08/09/2020 - BYM Worship

8/12/2020

 
​Three days ago we joined Pastor John in his “Freedom in Jesus Christ” series, wherein we are learning the true meaning of freedom!

In this installment he got us underway by reading from Galatians chapter 2, verses 19 through 21: “For through the law I died to the law so that I might live for God. I have been crucified with Christ and I no longer live, but Christ lives in me. The life I now live in the body, I live by faith in the Son of God, who loved me and gave himself for me. I do not set aside the grace of God, for if righteousness could be gained through the law, Christ died for nothing!”

Pastor John then got us cogitating by giving us a video clip example from the 2004 movie comedy “50 First Dates”. The young lady protagonist in the film has chronic amnesia, which is to say, short-term memory loss. Every time she can't remember "who is this man?" (that she met and married).

Suppose your mom starts waking up every morning and each time she is surprised to find a man – your dad - in bed with her...”who is this man?” Worse, she then gets up and pretty quickly she sees you...”who are you?”

So, in the movie for the man and woman their times together are always first dates, always getting acquainted. Over and over again. 50 times. The issue then is: with such chronic amnesia, how can you have a successful life together?

Eventually, she watches a video of her life so that she can get caught up to date and then move forward in her life with her husband.

Hey - it applies to us! Don't we so often develop, shall we call it “Gospel amnesia”?

We forget the goodness of the news which is the Gospel?. We forget the amazing grace we have received? Jesus of Nazareth, of the House of David, the one perfect being ever to have trod the earth, died on the cross in full and final payment for OUR sins and sinful natures.

But let us be honest with ourselves and confess...we live our lives as if it never happened!

Gospel amnesia indeed.

Pastor John showed us that Gospel amnesia didn't start with us. Again Pastor John read from

Paul's letter to the Galatians, 2:11-14. “When Cephas (Peter) came to Antioch, I opposed him to his face, because he stood condemned. For before certain men came from James, he used to eat with the Gentiles. But when they arrived, he began to draw back and separate himself from the Gentiles because he was afraid of those who belonged to the circumcision group. The other Jews joined him in his hypocrisy, so that by their hypocrisy even Barnabas was led astray. When I saw that they were not acting in line with the truth of the gospel, I said to Cephas in front of them all, 'You are a Jew, yet you live like a Gentile and not like a Jew. How is it, then, that you force Gentiles to follow Jewish customs?'”

As Pastor John so well illustrated to us last week, the Gospel plus nothing is eternal life; the Gospel plus anything is eternal death. Peter was not only a hypocrite, as Paul explained, but also in effect saying that Jesus's death and resurrection was not enough; one also had to follow Jewish customs to be a Christian and be saved. Peter knew the right answer but he let himself be led astray by Jewish social pressure. So, he had to be caught up short by Paul.

The point of the Gospel is to rely 100 percent on the death and resurrection of Jesus, and on nothing else.

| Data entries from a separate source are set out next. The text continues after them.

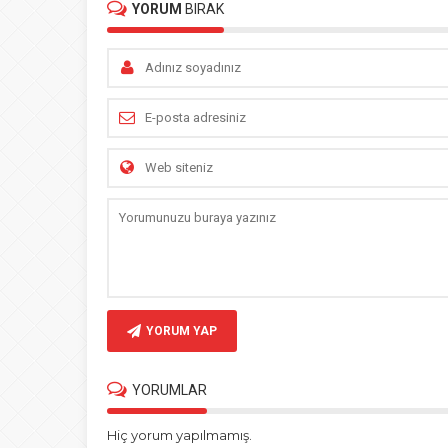
YORUM
BIRAK
YORUM YAP
YORUMLAR
Hiç yorum yapılmamış.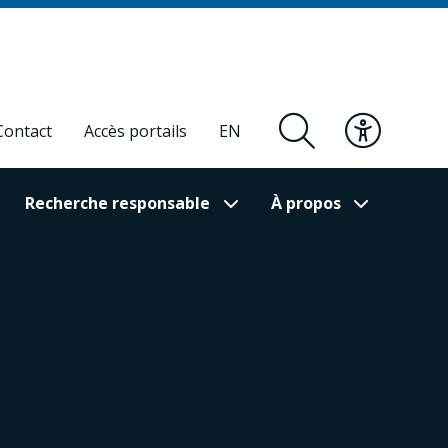
Contact
Accès portails
EN
Recherche responsable
À propos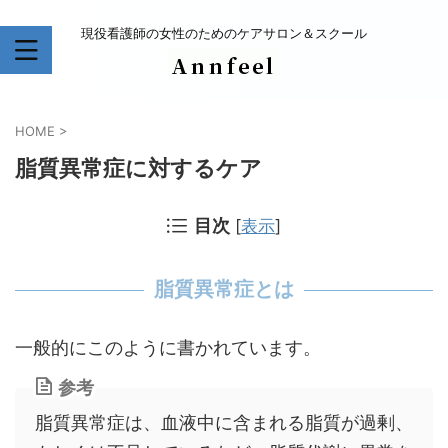
現役看護師の女性のためのケアサロン＆スクール
HOME
>
脂質異常症に対するケア
目次
[
表示
]
脂質異常症とは
一般的にこのように書かれています。
参考
脂質異常症は、血液中に含まれる脂質が過剰、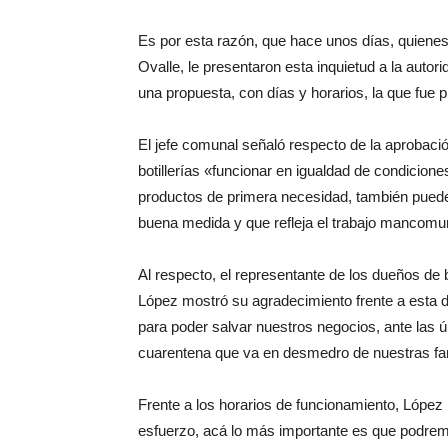
Es por esta razón, que hace unos días, quienes
Ovalle, le presentaron esta inquietud a la autor
una propuesta, con días y horarios, la que fue 
El jefe comunal señaló respecto de la aprobaci
botillerías «funcionar en igualdad de condicio
productos de primera necesidad, también puede
buena medida y que refleja el trabajo mancomuna
Al respecto, el representante de los dueños de b
López mostró su agradecimiento frente a esta 
para poder salvar nuestros negocios, ante las 
cuarentena que va en desmedro de nuestras fami
Frente a los horarios de funcionamiento, Lópe
esfuerzo, acá lo más importante es que podremos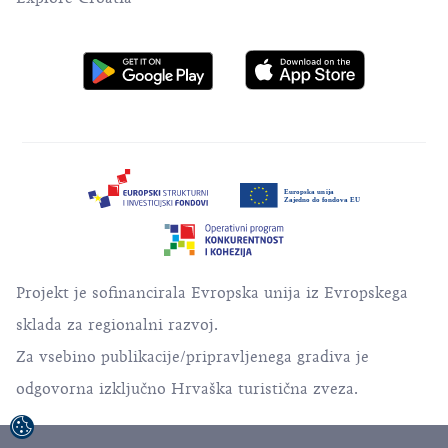
Projekt je sofinancirala Evropska unija iz Evropskega
sklada za regionalni razvoj.
Za vsebino publikacije/pripravljenega gradiva je
odgovorna izključno Hrvaška turistična zveza.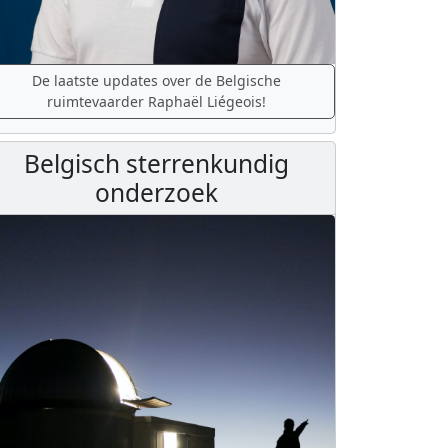
De laatste updates over de Belgische
ruimtevaarder Raphaël Liégeois!
Belgisch sterrenkundig
onderzoek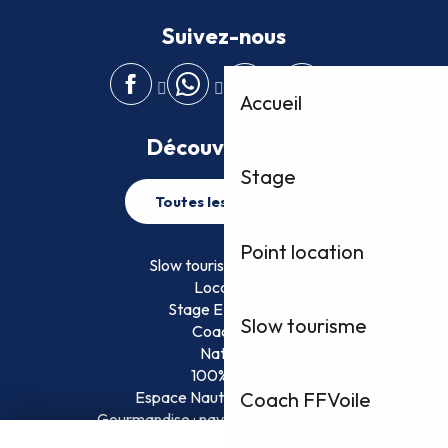
Suivez-nous
Accueil
Découvrez plus
Stage
Toutes les activités
Point location
Slow tourisme FFVoile
Location
Stage EFVoile
Slow tourisme
Coaching
Nature
100% Fun
Espace Nautique Surveillé
Coach FFVoile
Gourmandise : naviguez et savourez !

No work that we can do that changes that. We read from Paul's letter to the Romans 6:23. “For the wages of sin is death, but the gift of God is eternal life in Christ Jesus our Lord.” Get the point! Pastor John illustrated with a couple of graphs. Both graphs show life after conversion, in each case with the converted person's growing awareness of God's holiness and his own sinfulness.

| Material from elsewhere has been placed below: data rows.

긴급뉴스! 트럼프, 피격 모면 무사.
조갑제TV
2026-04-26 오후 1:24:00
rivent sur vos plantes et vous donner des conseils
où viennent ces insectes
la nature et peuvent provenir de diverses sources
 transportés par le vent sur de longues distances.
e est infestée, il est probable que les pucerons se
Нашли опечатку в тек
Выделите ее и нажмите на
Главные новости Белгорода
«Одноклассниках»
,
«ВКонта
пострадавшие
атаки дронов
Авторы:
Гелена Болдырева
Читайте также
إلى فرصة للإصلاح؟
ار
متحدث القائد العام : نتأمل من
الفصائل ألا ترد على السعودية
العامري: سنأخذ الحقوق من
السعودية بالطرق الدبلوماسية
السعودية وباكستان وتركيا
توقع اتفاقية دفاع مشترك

The difference is in having a growing understanding of the Gospel, or not.

If no such growing understanding, then there is in the growing divide between our awareness of God's holiness and our awareness of our own sinfulness a growing tendency either to try to earn salvation through adherence to a set of rules or to surrender to feelings of guilt and despair.

If we DO having a growing understanding of the Gospel after conversion to belief, then the ever-widening gap between our awareness of God's holiness and our awareness of our own sinfulness is TOTALLY OCCUPIED with our ever-growing wonder and gratitude for Jesus's death on the cross and His resurrection.

God sees us as morally righteous because He sees us, just as believers and nothing more or less, through the lens of Jesus.

A mom and a dad don't forget who each other is each morning, right? What usually begins as exciting infatuation hopefully deepens into true love as the years go by. This deepening love comes through lives spent together meeting all of the crises and obligations that this temporal existence brings, and its occasional joys also. In this lack of amnesia, their love for each other steadily grows.

Hopefully also, it is that way with each of us. No amnesia with us; we don't forget the good news of the Gospel. Instead, we turn to it each day through the Word, each hour through prayer, every week through worship. We don't have amnesia about the Good News because in our ever-amazed gratitude, we constantly seek to live the Gospel, day by day, hour by hour, in WHATEVER circumstances we find ourselves in.

Hallelujah?

08/02/2020 - BYM Worship

8/5/2020

 
​Lord's Day last Pastor John treated us to the second installment in his series of “Freedom in Jesus Christ”. He began, unsurprisingly, by reading from Galatians (you fellows are quickly becoming more familiar with this biblical letter than any other!)

Galatians chapter 1 verses 1-17 Paul, an apostle—sent not from men nor by a man, but by Jesus Christ and God the Father, who raised him from the dead— and all the brothers and sisters with me, To the churches in Galatia: Grace and peace to you from God our Father and the Lord Jesus Christ, who gave himself for our sins to rescue us from the present evil age, according to the will of our God and Father, to whom be glory for ever and ever. Amen.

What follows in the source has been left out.